Sadly some are more concerned with the idea of ownership than the bigger picture.

And as far as larger label's go, the only example i can think of off the top of my head is Thursday who actively encouraged file sharing whilst they were signed to a major. It's because the idea of word of mouth and "tape trading" has such a nebulous implication upon financial return that publishers view it as such a risk.

Honestly i think piracy effects different industries in different ways. It'd be better for some than others if it were eliminated.


----------



## Oveneise (Jan 20, 2012)

IMO, They'd sell significantly less. If it weren't for piracy, me and many others wouldn't have gotten into anime and manga - which I have a crapton of. But, you can't really say for sure - this whole subject isn't all black and white, it's one of the few true grey zone subjects I'd say.


----------



## Gahars (Jan 20, 2012)

@[member='Majorami']

That's not entirely true. The developers of a game have no control over how the publishers decide to promote their game (if they even promote it to begin with). Many great games have been mishandled into consumer oblivion because the guys in charge of promotion had no idea of what they were working with.


----------



## Oveneise (Jan 20, 2012)

Gahars said:


> @[member='Majorami']
> 
> That's not entirely true. The developers of a game have no control over how the publishers decide to promote their game (if they even promote it to begin with). Many great games have been mishandled into consumer oblivion because the guys in charge of promotion had no idea of what they were working with.


System Shock II instantly comes to mind.


----------



## Zetta_x (Jan 20, 2012)

RockmanForte said:


> Yes but the piracy will never disappeared at all. I know that you said do not post but I am going to say it anyway. Never will as long as consoles, portables, and movies existence.



I'm not saying it's possible or impossible to happen, I'm saying imagine some foreign world where it didn't occur when it once occurred.
Obviously the idea of piracy cannot be destroyed without drawing blood.

I like the responses of this thread. Pretty cool insight on people's opinions and how they view what would happen


----------



## Majorami (Jan 20, 2012)

Gahars said:


> @[member='Majorami']
> 
> That's not entirely true.

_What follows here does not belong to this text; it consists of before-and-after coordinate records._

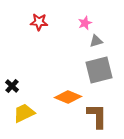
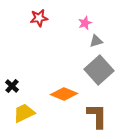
red star: moved 4 px up; rotated 12 degrees counterclockwise
gray square: rotated 28 degrees counterclockwise
orange diamond: moved 4 px left, 3 px up
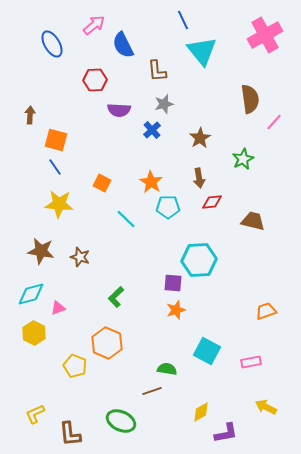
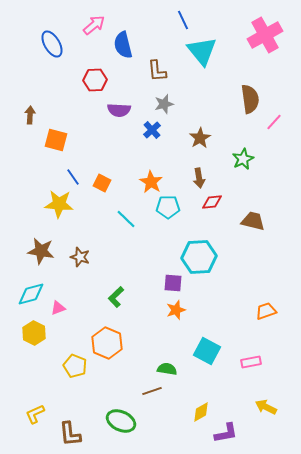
blue semicircle at (123, 45): rotated 12 degrees clockwise
blue line at (55, 167): moved 18 px right, 10 px down
cyan hexagon at (199, 260): moved 3 px up
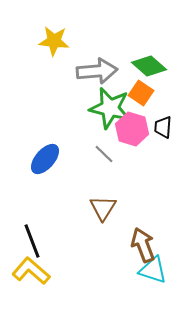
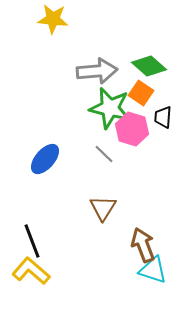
yellow star: moved 1 px left, 22 px up
black trapezoid: moved 10 px up
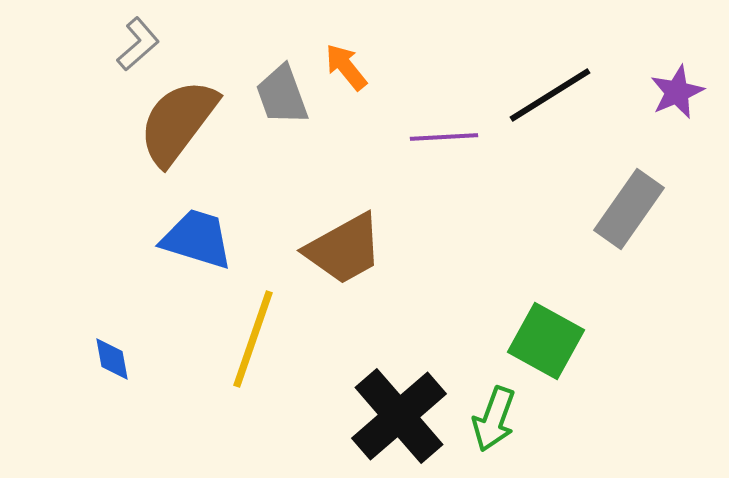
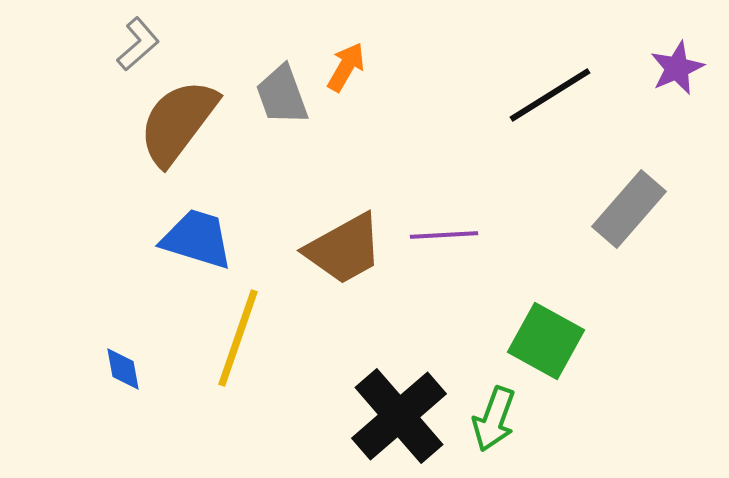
orange arrow: rotated 69 degrees clockwise
purple star: moved 24 px up
purple line: moved 98 px down
gray rectangle: rotated 6 degrees clockwise
yellow line: moved 15 px left, 1 px up
blue diamond: moved 11 px right, 10 px down
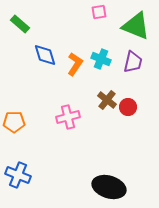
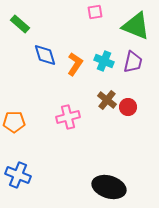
pink square: moved 4 px left
cyan cross: moved 3 px right, 2 px down
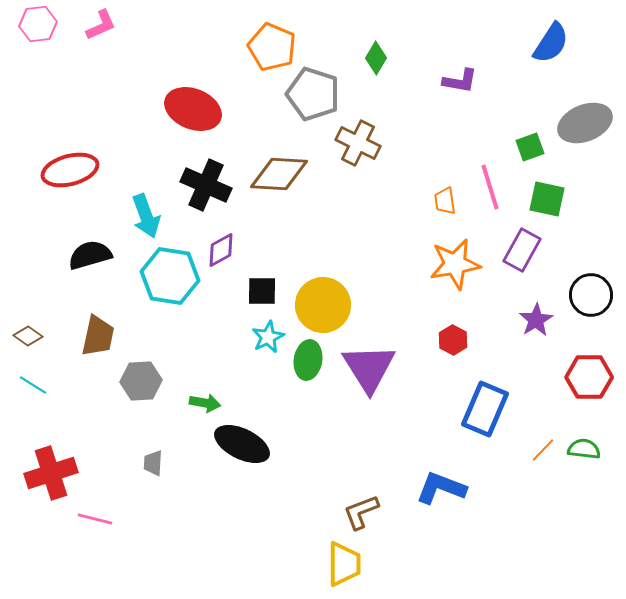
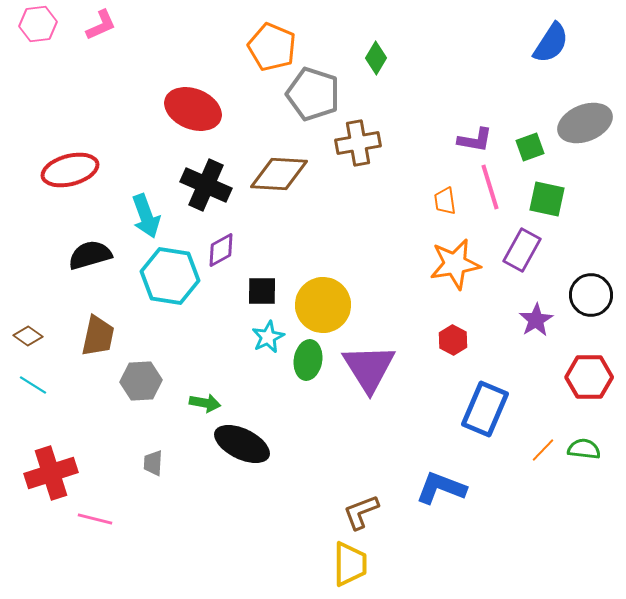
purple L-shape at (460, 81): moved 15 px right, 59 px down
brown cross at (358, 143): rotated 36 degrees counterclockwise
yellow trapezoid at (344, 564): moved 6 px right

The developers of a game have no control over how the publishers decide to promote their game (if they even promote it to begin with). Many great games have been mishandled into consumer oblivion because the guys in charge of promotion had no idea of what they were working with.


Yes I know... I didn't really make sure or clarify that Developers make the games, but its the publishers that push the money/funding around that determine their budget, as well as the games production and marketing. Though that really isn't necessary in the point I tried to make about piracy, in my opinion, seems to have no effect on anything, and it only effects the now; that pirating older games is a victimless crime.


----------



## RchUncleSkeleton (Jan 20, 2012)

I wouldn't be able to play earthbound unless I got really lucky because I'm not about to pay $100+ for a copy.

I would probably also only play 1 or 2 games a year and would probably never know about a lot of awesome
games because they either didn't get the promotion they deserved or they weren't even available to me.

As far as movies, I only buy Movies that I've previously watched and that I know I would watch it again multiple
times.

When it comes to music, there are a ton of bands I would have never even given the chance or even heard of
if it weren't for piracy.


----------



## Wizerzak (Jan 20, 2012)

Companies wouldn't make any more money IMO. If piracy stopped the companies would be just as 'poor' but we'd also have a load of whiny people all over the internet complaining that they can't afford the latest CoD or w/e.


----------



## jonesman99 (Jan 21, 2012)

If it did disappear, it would mean a couple things:

1) People might be able to afford games,

2) People would not invest their time or energy in experimenting with homebrew, as some consumers and businesses would say that it correlates with piracy.


----------



## Thesolcity (Jan 21, 2012)

In a pratical sense, since piracy = copyright infringement, how would you make it disappear? Would we have to adopt communist principals and abolish copyright that way? In that sense, nothing would be "pirating" because no one holds the rights and its public domain. Look to any communist country to see how that works out.


----------



## Ace Overclocked (Jan 21, 2012)

if piracy disappeared many people would lose their jobs in 3rd world countries like tunisia, there are stores selling pirated games and modding consoles for a very high price because there are no copyrightz, it's really bad to do that stuff so they would deserve it, but original games there are very overpriced so they are needed.


----------



## NES SNES V.B. N64 G.C. Wii WiiU (Jan 21, 2012)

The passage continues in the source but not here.